Someone who enjoys or encourages the bad behavior by permitting it to be done in front of them is part of the problem.   Hence Dr. V. correcting Teresa.  This is where she needs to learn her part in the behavior.  Melissa & Joe are wrong also - but in wanting Teresa to own her part they are not.  They cannot heal if Teresa does not own her part.

kellyspeaksinfo
kellyspeaksinfo

 @piperbeau  @hannah79 Melissa would have NEVER let him go..  She even said it in her interview that she did not want Teresa and Joey together because she doesn't trust either of them....

tamarazoo
tamarazoo

 @DANNYE  @mpviolinI think teresa and her hubby are just fine.  She doesn't want that kind of love from her brother.. She wants family.

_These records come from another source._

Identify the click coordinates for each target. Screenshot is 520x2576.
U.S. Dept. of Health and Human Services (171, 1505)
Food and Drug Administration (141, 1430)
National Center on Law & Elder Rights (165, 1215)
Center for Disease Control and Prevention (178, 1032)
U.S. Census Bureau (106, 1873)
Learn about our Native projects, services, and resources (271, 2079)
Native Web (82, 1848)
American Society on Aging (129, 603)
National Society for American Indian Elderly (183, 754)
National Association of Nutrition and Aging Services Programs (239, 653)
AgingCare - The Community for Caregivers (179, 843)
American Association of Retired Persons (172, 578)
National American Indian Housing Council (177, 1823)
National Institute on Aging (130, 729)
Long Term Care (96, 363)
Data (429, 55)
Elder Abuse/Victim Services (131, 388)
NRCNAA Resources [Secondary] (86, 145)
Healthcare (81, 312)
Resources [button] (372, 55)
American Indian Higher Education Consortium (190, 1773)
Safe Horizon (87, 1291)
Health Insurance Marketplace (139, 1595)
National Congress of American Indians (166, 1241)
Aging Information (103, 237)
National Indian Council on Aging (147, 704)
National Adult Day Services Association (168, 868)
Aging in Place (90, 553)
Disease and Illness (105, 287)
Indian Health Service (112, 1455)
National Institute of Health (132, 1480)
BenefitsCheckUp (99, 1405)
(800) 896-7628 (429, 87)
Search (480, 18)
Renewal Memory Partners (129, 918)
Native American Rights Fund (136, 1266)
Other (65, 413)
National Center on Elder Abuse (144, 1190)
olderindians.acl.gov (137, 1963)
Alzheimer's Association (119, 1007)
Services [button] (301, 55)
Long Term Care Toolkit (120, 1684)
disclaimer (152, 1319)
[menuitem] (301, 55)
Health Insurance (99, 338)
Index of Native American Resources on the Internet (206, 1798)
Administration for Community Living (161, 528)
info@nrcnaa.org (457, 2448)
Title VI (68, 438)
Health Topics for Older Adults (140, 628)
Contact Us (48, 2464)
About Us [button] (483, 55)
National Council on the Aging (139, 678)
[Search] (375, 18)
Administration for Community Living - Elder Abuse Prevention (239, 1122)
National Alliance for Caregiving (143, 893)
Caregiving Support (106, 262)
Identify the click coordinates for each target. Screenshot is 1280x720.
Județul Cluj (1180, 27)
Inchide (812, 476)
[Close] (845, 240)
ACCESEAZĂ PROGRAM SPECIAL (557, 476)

When Dr V said she and her brother need some time together, she said no,  they are grown up now and have families of thier own.. She wants the FAMILIES (including melissa) to be close.  THATS what she is upset about.. and I've seen this all along.

mmcc123
mmcc123

 @DANNYE  I totally agree with you 100%. Every family has their problems, unfortunately Joe and Teresa's have played out in tabloids and on a television show.  I was never a fan of hers, but I see her in a new light now.

rustyrusty123
rustyrusty123

 @threesistersx3  @rustyrusty123 OHHHHHHHHHHHH so even if we didnt here it come out of Teresea's mouth.  We are to asume her guilty ?  OH and Only Teresea would not own up to what she did.  Of course the endless bashing and insulting comments from the Gorga's should go un noticed.  They are above everyone and do not have to own up to anything.  They wanted her to apologize for somthing she denies doing.   Well as far as sitting back and letting people talk about Melissa.  PLEASEEEEEEEEEEEE thats all Melissa does.  It is not up to T to defend Melissa in any other way but to walk away.  And that is what she did.  Dr. V new nothing of what has been going on in the show.  All she knows is what Melissa was saying...Rumors with no proof.  Teresa did not want to get into a screaming match.  So she said NOTHING about what they had been doing and saying about her.  Or why when she herd Melissa say she was only interested in little JOe for his house.  T said nothing to defend her self.  Because she didnt care about having a fighting match trying to defend her self.  ON THE OTHER Hand Melissa couldnt shut the hell up still trying to get a rise out of little Joe.  Weather you like it or not.  Its not up to T to take everyone on that wants to have her ear about Melissa.  I didnt see Melissa confronting her friend to find out what happen.  NOPE she just let it slide.   PLEASEEEEEEEEEEEEEEEEEEEEEE who you  kidding  Melissa and her best friend set up T as plain as day.  Thats why you will never see her confront her friend.  You obviously dont watch the same show.  

mmcc123
mmcc123

 @kellyspeaksinfo  @piperbeau  @hannah79 I really think Melissa needs counselling for her own issues, she clearly has many. I think her daddy issues come back around to her relationship with her husband and are an enormous part of the problem between her and Teresa and the problem with Joe. Melissa comes from a home where her mother was a doormat and her father was a deadbeat cheater who left for days on end and came back when he felt like it, he also died when she was very young. She probably has major abandonment issues, and as a result she's got a vice grip on her husband, and let's face it, he's a softy and probably does in fact have a good heart which is why he allows it. Melissa seems to have had a very different upbringing than her husband and Teresa's, they grew up in a happy, loving home where everyone was close-knit and got along, and Melissa comes from a broken home. She has no idea how a close family really should be, and I think jealously a big problem for her. Maybe her daddy issues cause her to be jealous of her husband being close to ANY women, even if it's his own sister. She had no problem with Caroline being involved and giving her two cents, or going to her house in Hoboken and talking smack about Teresa, but as soon as Caroline asked Joe to meet up alone, she was saying in her interview that Caroline needed to stay out of it and mind her own business. She's the problem.

suzyq1234
suzyq1234

@kellyspeaksinfo That caught my attention too.